Hunter Biden’s Ukraine and China deals were probably legal, and that’s the problem

FAN Editor

Hunter Biden speaks during the World Food Program USA’s 2016 McGovern-Dole Leadership Award Ceremony at the Organization of American States on April 12, 2016 in Washington, DC.

Kris Connor | WireImage | Getty Images

Whether the politicians in Washington like it or not, the last few weeks of non-stop coverage of the Trump impeachment inquiry has been shining a light on a disturbing practice that’s been in place since long before this president ever took office.

That is, we’re learning just how common it is for the children and other family members of leading U.S. politicians to get lucrative jobs and other positions from foreign state-owned enterprises. It may all be legal, but it certainly seems like a brilliant way to get around U.S. campaign finance laws that prohibit donations from foreigners and foreign governments.

It’s important to emphasize that in this Ukraine scandal, there isn’t any evidence that Hunter Biden or former Vice President Joe Biden broke any laws as the younger Biden received his lucrative state-owned Ukrainian natural gas company board post. But let’s be clear: the fact that getting these high-paying jobs and positions is often 100 percent legal isn’t a reason to be less concerned. It’s a reason to be more outraged.

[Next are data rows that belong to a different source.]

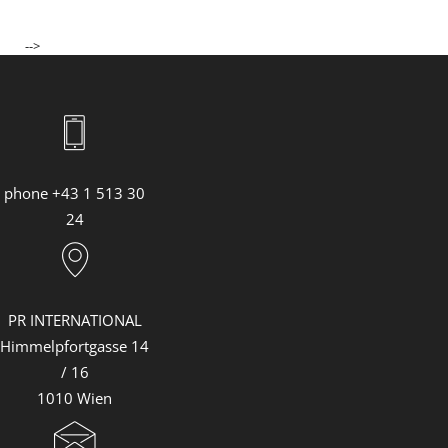
-->
phone +43 1 513 30
24
PR INTERNATIONAL
Himmelpfortgasse 14
/ 16
1010 Wien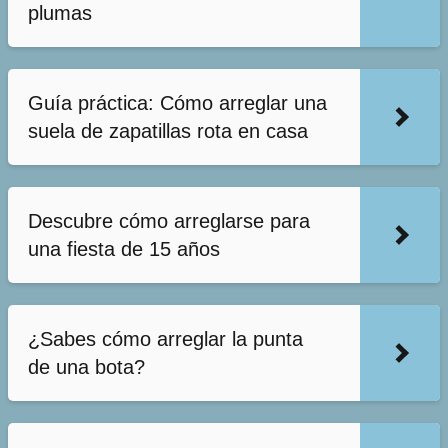
plumas
Guía práctica: Cómo arreglar una
suela de zapatillas rota en casa
Descubre cómo arreglarse para
una fiesta de 15 años
¿Sabes cómo arreglar la punta
de una bota?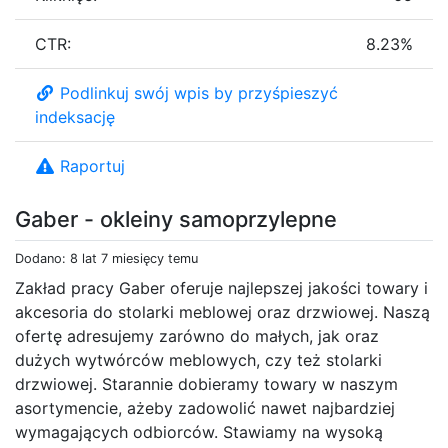
CTR:
8.23%
Podlinkuj swój wpis by przyśpieszyć
indeksację
Raportuj
Gaber - okleiny samoprzylepne
Dodano: 8 lat 7 miesięcy temu
Zakład pracy Gaber oferuje najlepszej jakości towary i
akcesoria do stolarki meblowej oraz drzwiowej. Naszą
ofertę adresujemy zarówno do małych, jak oraz
dużych wytwórców meblowych, czy też stolarki
drzwiowej. Starannie dobieramy towary w naszym
asortymencie, ażeby zadowolić nawet najbardziej
wymagających odbiorców. Stawiamy na wysoką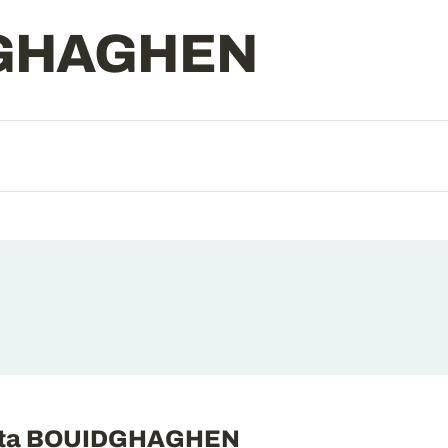
GHAGHEN
gurta BOUIDGHAGHEN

But let’s be even more clear. It’s not just foreign company boards of foreign-owned investment funds at play. Children of elected officials from both parties have received lucrative jobs from U.S. companies, regardless of their experience or comparable salaries for the same positions.

There’s also the neat trick of getting all those legal American-made campaign donations into the pockets of the candidates’ family members. The easy way to do that is for a candidate to simply hire his or her family members as official staffers on the campaign and pay them whatever salary they like. That’s a long running practice several elected officials from both parties have employed for years.

So many ways to win favor

There are many other ways to at least try to win favor with our top elected officials via their family members that don’t involve actual cash and salaries.

For example, the admission rates for Stanford University (4.8 percent), Yale University (6.3 percent), Harvard University (5.4 percent), and Georgetown Law School (24 percent), are all extremely low. But for each of our last four presidents, the acceptance rate for their children at these schools has been a head-scratching 100 percent.

Either each one of these presidential kids was coincidentally a genius, or someone in academia knows how to use influence to keep those huge endowments untaxed.

Once again, to those journalists and all the legal eagles correctly pointing out that no laws are being broken by any of this, the public has one thing to say:

Big deal.

Yeah, so it’s likely no laws are technically being broken. But the spirit of campaign finance and bribery laws is being trashed thoroughly. Of course the voters are not alone in knowing this has been the case for some time.

Back in 2014, many of the same Democrats who are now defending the Bidens now were decrying the indirect influence lobbyists and corporations were gaining by paying off politicians’ relatives. It would be great if they had the intellectual honesty to be just as outraged by the very appearance of impropriety in the Biden case as they appear to be in response to everything they don’t like about President Trump.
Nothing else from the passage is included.